- [Your goal] Leave out the pictures and copy everything else in the entries exactly.

- [Records for the exercise]
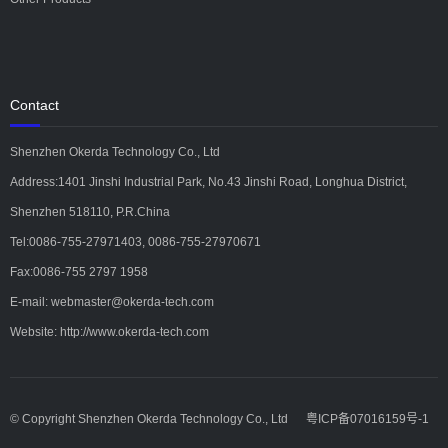
Contact
Shenzhen Okerda Technology Co., Ltd
Address:1401 Jinshi Industrial Park, No.43 Jinshi Road, Longhua District,
Shenzhen 518110, P.R.China
Tel:0086-755-27971403, 0086-755-27970671
Fax:0086-755 2797 1958
E-mail: webmaster@okerda-tech.com
Website: http://www.okerda-tech.com
© Copyright Shenzhen Okerda Technology Co., Ltd
粤ICP备07016159号-1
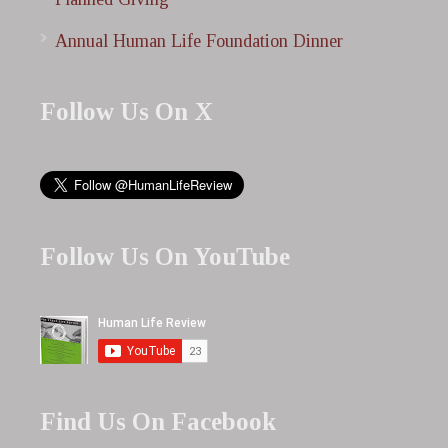
Annual Human Life Foundation Dinner
Follow Us On X
Follow Us On YouTube
Find Us On Facebook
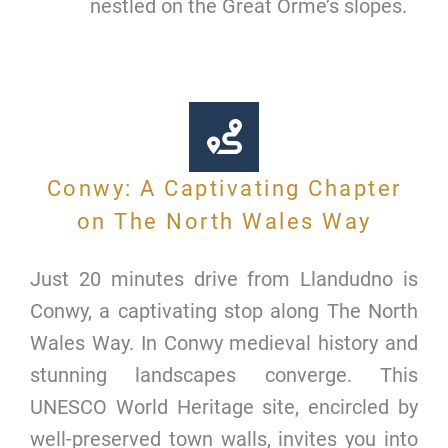
nestled on the Great Orme’s slopes.
Conwy: A Captivating Chapter
on The North Wales Way
Just 20 minutes drive from Llandudno is
Conwy, a captivating stop along The North
Wales Way. In Conwy medieval history and
stunning landscapes converge. This
UNESCO World Heritage site, encircled by
well-preserved town walls, invites you into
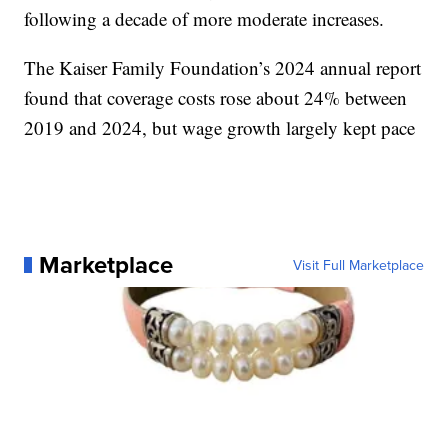
following a decade of more moderate increases.
The Kaiser Family Foundation’s 2024 annual report
found that coverage costs rose about 24% between
2019 and 2024, but wage growth largely kept pace
Marketplace
Visit Full Marketplace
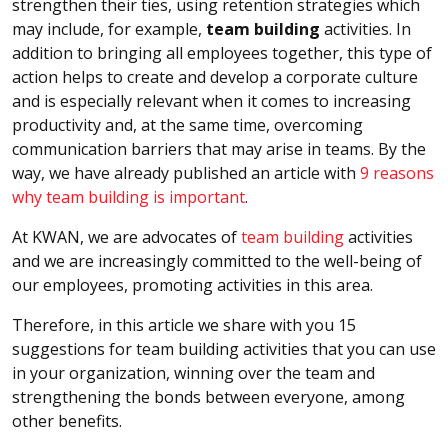
strengthen their ties, using retention strategies which
may include, for example,
team building
activities. In
addition to bringing all employees together, this type of
action helps to create and develop a corporate culture
and is especially relevant when it comes to increasing
productivity and, at the same time, overcoming
communication barriers that may arise in teams. By the
way, we have already published an article with
9 reasons
why team building is important
.
At KWAN, we are advocates of
team building
activities
and we are increasingly committed to the well-being of
our employees, promoting activities in this area.
Therefore, in this article we share with you 15
suggestions for team building activities that you can use
in your organization, winning over the team and
strengthening the bonds between everyone, among
other benefits.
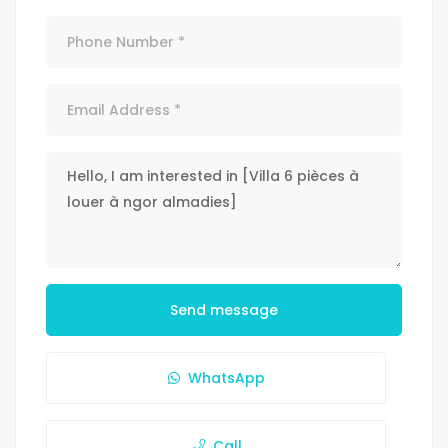
Send message
WhatsApp
Call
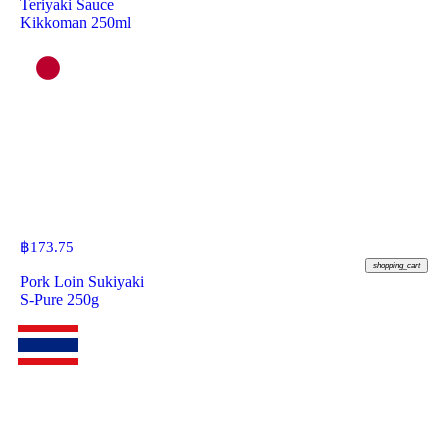
Teriyaki Sauce
Kikkoman 250ml
฿
173.75
shopping_cart
Pork Loin Sukiyaki
S-Pure 250g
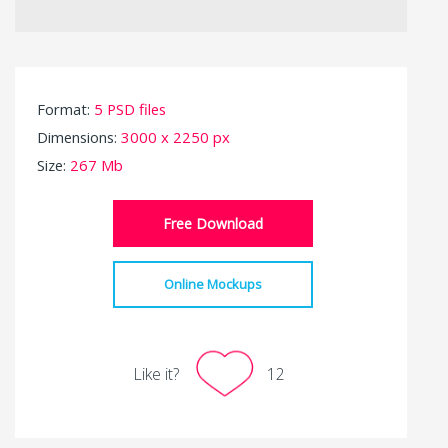
Format:
5 PSD files
Dimensions:
3000 x 2250 px
Size:
267 Mb
Free Download
Online Mockups
Like it?
12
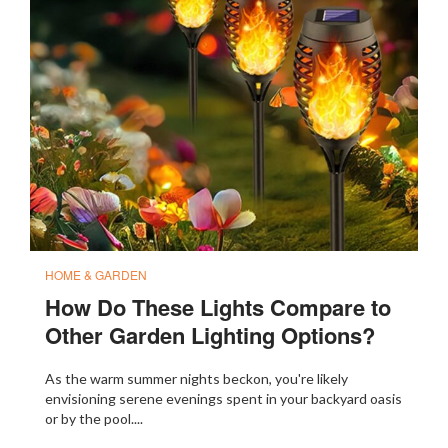
HOME & GARDEN
How Do These Lights Compare to
Other Garden Lighting Options?
As the warm summer nights beckon, you're likely
envisioning serene evenings spent in your backyard oasis
or by the pool....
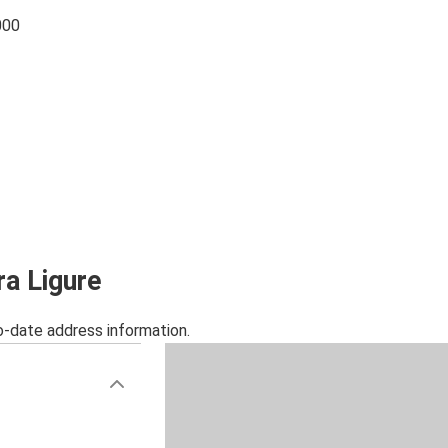
000
ra Ligure
o-date address information.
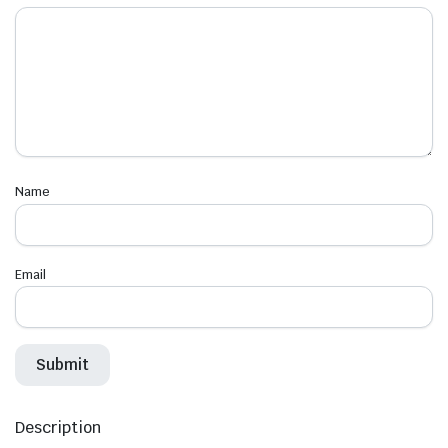
Name
Email
Description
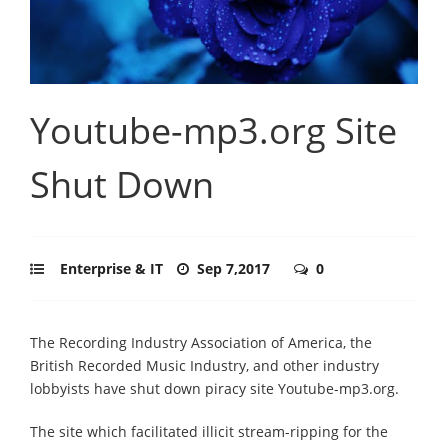
Youtube-mp3.org Site
Shut Down
Enterprise & IT
Sep 7,2017
0
The Recording Industry Association of America, the
British Recorded Music Industry, and other industry
lobbyists have shut down piracy site Youtube-mp3.org.
The site which facilitated illicit stream-ripping for the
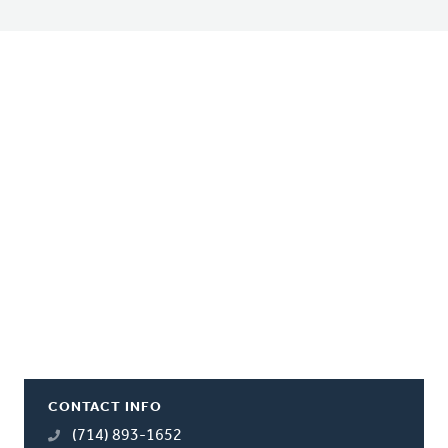
CONTACT INFO
(714) 893-1652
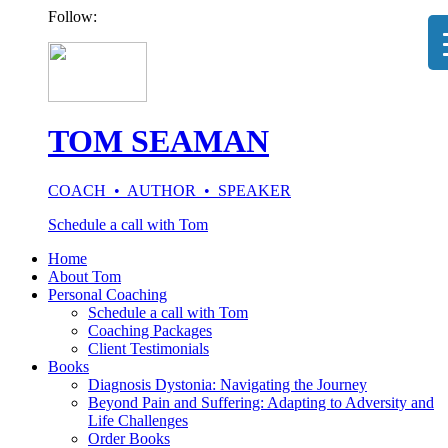
Follow:
TOM SEAMAN
COACH • AUTHOR • SPEAKER
Schedule a call with Tom
Home
About Tom
Personal Coaching
Schedule a call with Tom
Coaching Packages
Client Testimonials
Books
Diagnosis Dystonia: Navigating the Journey
Beyond Pain and Suffering: Adapting to Adversity and
Life Challenges
Order Books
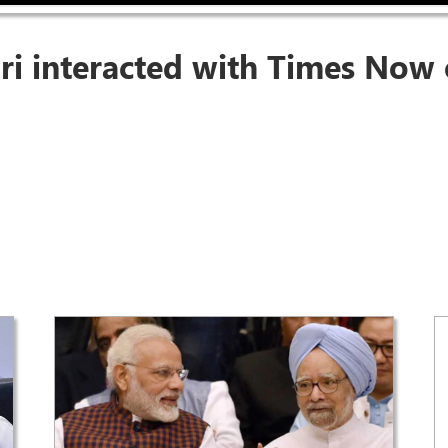
ri interacted with Times Now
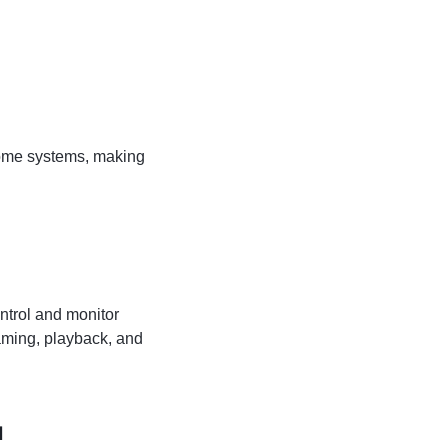
home systems, making
ntrol and monitor
eaming, playback, and
a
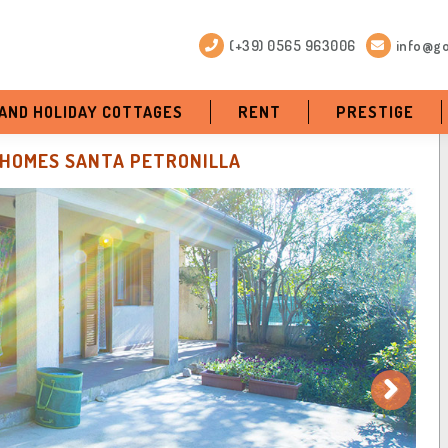
(+39) 0565 963006
info@go
 AND HOLIDAY COTTAGES
RENT
PRESTIGE
-HOMES SANTA PETRONILLA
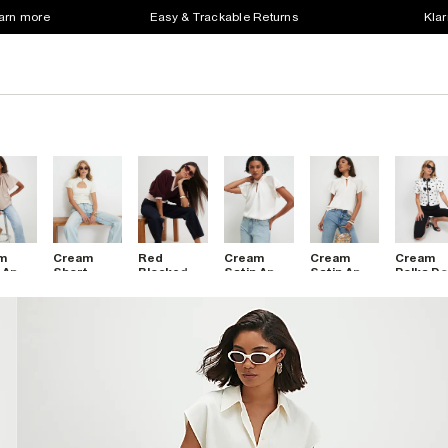
earn more
Easy & Trackable Returns
Klar
m
Cream
Red
Cream
Cream
Cream
 Angel
Short
Blocked
Satin Angel
Satin Angel
Polka Do
ve
Sleeve
Knitted
Sleeve
Sleeve
Bow Fro
t
Keyhole
Slouch
Twist
Twist
Top
t Top
Top
Polo Top
Front Top
Front Top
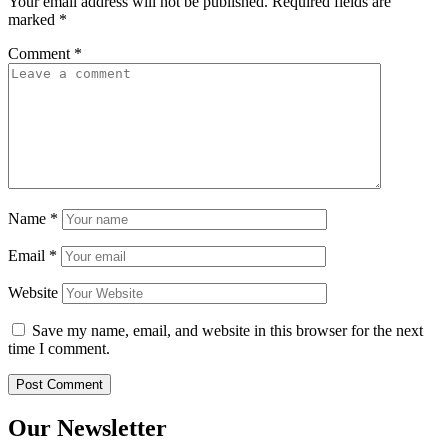
Your email address will not be published.
Required fields are
marked
*
Comment
*
Name
*
Email
*
Website
Save my name, email, and website in this browser for the next
time I comment.
Our Newsletter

- [Written reply]
Contact
Shenzhen Okerda Technology Co., Ltd
Address:1401 Jinshi Industrial Park, No.43 Jinshi Road, Longhua District,
Shenzhen 518110, P.R.China
Tel:0086-755-27971403, 0086-755-27970671
Fax:0086-755 2797 1958
E-mail: webmaster@okerda-tech.com
Website: http://www.okerda-tech.com
© Copyright Shenzhen Okerda Technology Co., Ltd
粤ICP备07016159号-1
Annual Human Life Foundation Dinner
Follow Us On X
Follow Us On YouTube
Find Us On Facebook
nestled on the Great Orme’s slopes.
Conwy: A Captivating Chapter
on The North Wales Way
Just 20 minutes drive from Llandudno is
Conwy, a captivating stop along The North
Wales Way. In Conwy medieval history and
stunning landscapes converge. This
UNESCO World Heritage site, encircled by
well-preserved town walls, invites you into
following a decade of more moderate increases.
The Kaiser Family Foundation’s 2024 annual report
found that coverage costs rose about 24% between
2019 and 2024, but wage growth largely kept pace
Marketplace
Visit Full Marketplace
strengthen their ties, using retention strategies which
may include, for example,
team building
activities. In
addition to bringing all employees together, this type of
action helps to create and develop a corporate culture
and is especially relevant when it comes to increasing
productivity and, at the same time, overcoming
communication barriers that may arise in teams. By the
way, we have already published an article with
9 reasons
why team building is important
.
At KWAN, we are advocates of
team building
activities
and we are increasingly committed to the well-being of
our employees, promoting activities in this area.
Therefore, in this article we share with you 15
suggestions for team building activities that you can use
in your organization, winning over the team and
strengthening the bonds between everyone, among
other benefits.
Send message
WhatsApp
Call
Teriyaki Sauce
Kikkoman 250ml
฿
173.75
shopping_cart
Pork Loin Sukiyaki
S-Pure 250g
Format:
5 PSD files
Dimensions:
3000 x 2250 px
Size:
267 Mb
Free Download
Online Mockups
Like it?
12
HOME & GARDEN
How Do These Lights Compare to
Other Garden Lighting Options?
As the warm summer nights beckon, you're likely
envisioning serene evenings spent in your backyard oasis
or by the pool....
000
ra Ligure
o-date address information.
Name
Email
Description
Youtube-mp3.org Site
Shut Down
Enterprise & IT
Sep 7,2017
0
The Recording Industry Association of America, the
British Recorded Music Industry, and other industry
lobbyists have shut down piracy site Youtube-mp3.org.
The site which facilitated illicit stream-ripping for the
CONTACT INFO
(714) 893-1652
Follow:
TOM SEAMAN
COACH • AUTHOR • SPEAKER
Schedule a call with Tom
Home
About Tom
Personal Coaching
Schedule a call with Tom
Coaching Packages
Client Testimonials
Books
Diagnosis Dystonia: Navigating the Journey
Beyond Pain and Suffering: Adapting to Adversity and
Life Challenges
Order Books
ri interacted with Times Now
home systems, making
ntrol and monitor
eaming, playback, and
a
(+39) 0565 963006
info@go
 AND HOLIDAY COTTAGES
RENT
PRESTIGE
-HOMES SANTA PETRONILLA
earn more
Easy & Trackable Returns
Klar
m
Cream
Red
Cream
Cream
Cream
 Angel
Short
Blocked
Satin Angel
Satin Angel
Polka Do
ve
Sleeve
Knitted
Sleeve
Sleeve
Bow Fro
t
Keyhole
Slouch
Twist
Twist
Top
t Top
Top
Polo Top
Front Top
Front Top
Your email address will not be published.
Required fields are
marked
*
Comment
*
Name
*
Email
*
Website
Save my name, email, and website in this browser for the next
time I comment.
Our Newsletter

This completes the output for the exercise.